What this task involves: Among the entries below, which lines run from the line with "lieu d’exception en Provence" through the line with "beitsbühnen- und Geräte"? Retype those, both ends included, exactly and without pictures.

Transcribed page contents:

============================================================

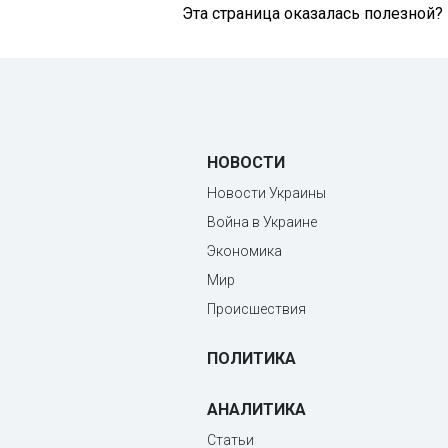
Эта страница оказалась полезной?
НОВОСТИ
Новости Украины
Война в Украине
Экономика
Мир
Происшествия
ПОЛИТИКА
АНАЛИТИКА
Статьи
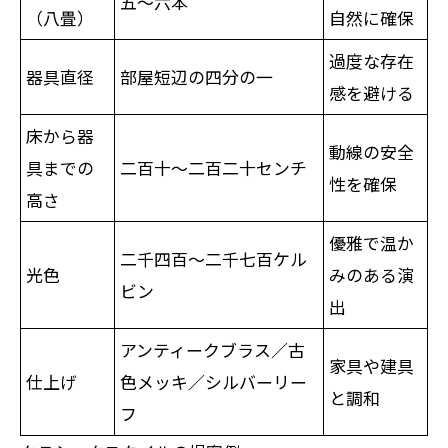
五〜六本
（八畳）
自然に確保
過度な存在
器具直径
部屋短辺の四分の一
感を避ける
床から器
動線の安全
具までの
二百十〜二百二十センチ
性を確保
高さ
優雅で温か
二千四百〜二千七百ケル
光色
みのある演
ビン
出
アンティークブラス／古
家具や建具
仕上げ
色メッキ／シルバーリー
と調和
フ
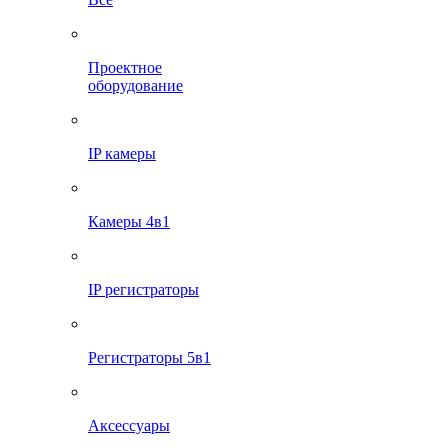
Проектное
оборудование
IP камеры
Камеры 4в1
IP регистраторы
Регистраторы 5в1
Аксессуары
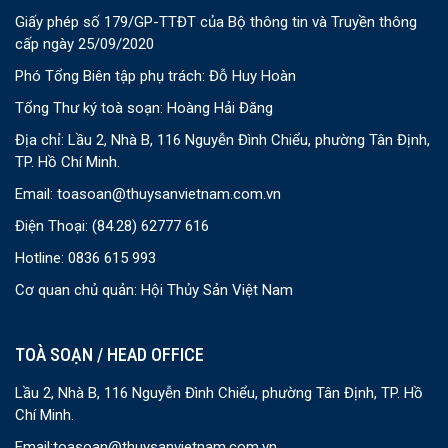
Giấy phép số 179/GP-TTĐT của Bộ thông tin và Truyền thông
cấp ngày 25/09/2020
Phó Tổng Biên tập phụ trách: Đỗ Huy Hoàn
Tổng Thư ký toà soạn: Hoàng Hải Đăng
Địa chỉ: Lầu 2, Nhà B, 116 Nguyễn Đình Chiểu, phường Tân Định,
TP. Hồ Chí Minh.
Email:
toasoan@thuysanvietnam.com.vn
Điện Thoại:
(84.28) 62777 616
Hotline: 0836 615 993
Cơ quan chủ quản: Hội Thủy Sản Việt Nam
TOÀ SOẠN / HEAD OFFICE
Lầu 2, Nhà B, 116 Nguyễn Đình Chiểu, phường Tân Định, TP. Hồ
Chí Minh.
Email:
toasoan@thuysanvietnam.com.vn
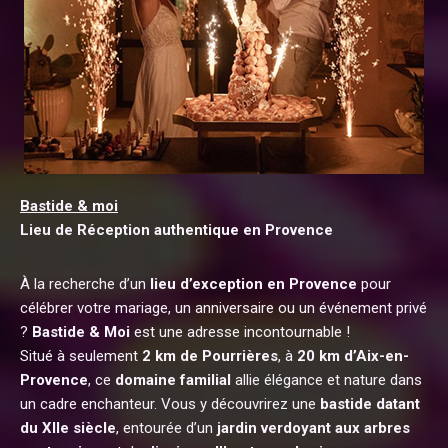
Bastide & moi
Lieu de Réception authentique en Provence
À la recherche d’un
lieu d’exception en Provence
pour
célébrer votre mariage, un anniversaire ou un événement privé
?
Bastide & Moi
est une adresse incontournable !
Situé à seulement
2 km de Pourrières
, à
20 km d’Aix-en-
Provence
, ce
domaine familial
allie élégance et nature dans
un cadre enchanteur. Vous y découvrirez une
bastide datant
du XIIe siècle
, entourée d’un
jardin verdoyant aux arbres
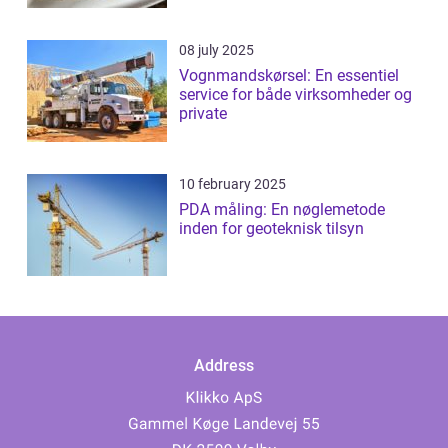
08 july 2025
Vognmandskørsel: En essentiel
service for både virksomheder og
private
10 february 2025
PDA måling: En nøglemetode
inden for geoteknisk tilsyn
Address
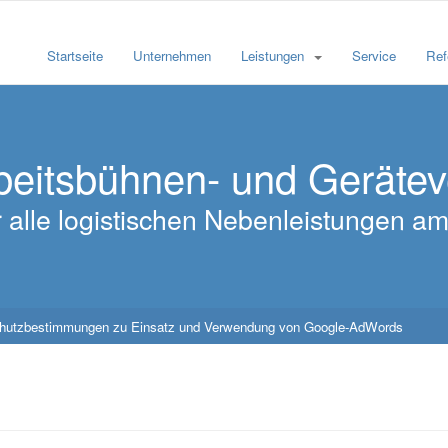
Startseite
Unternehmen
Leistungen
Service
Ref
beitsbühnen- und Geräte
für alle logistischen Nebenleistungen 
chutzbestimmungen zu Einsatz und Verwendung von Google-AdWords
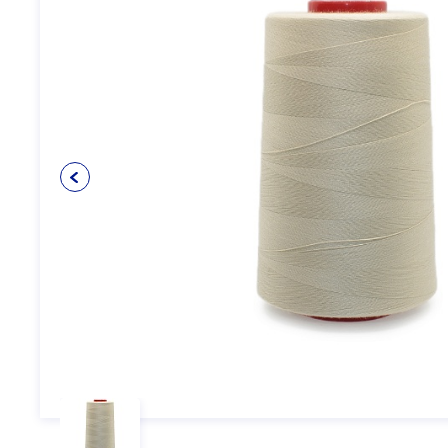
Упаковочные материалы
12
Пуговицы
5
Клеевые и прокладочные
5
материалы
Косая бейка
3
Кружево
6
Шнуры
4
Прикладные материалы
4
Ткань подкладочная
0
Товары для маркировки
8
Утеплители и наполнители
3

============================================================

Response to the task:
lieu d’exception en Provence
pour
célébrer votre mariage, un anniversaire ou un événement privé
?
Bastide & Moi
est une adresse incontournable !
Situé à seulement
2 km de Pourrières
, à
20 km d’Aix-en-
Provence
, ce
domaine familial
allie élégance et nature dans
un cadre enchanteur. Vous y découvrirez une
bastide datant
du XIIe siècle
, entourée d’un
jardin verdoyant aux arbres
08 july 2025
Vognmandskørsel: En essentiel
service for både virksomheder og
private
10 february 2025
PDA måling: En nøglemetode
inden for geoteknisk tilsyn
Address
Startseite
Unternehmen
Leistungen
Service
Ref
beitsbühnen- und Geräte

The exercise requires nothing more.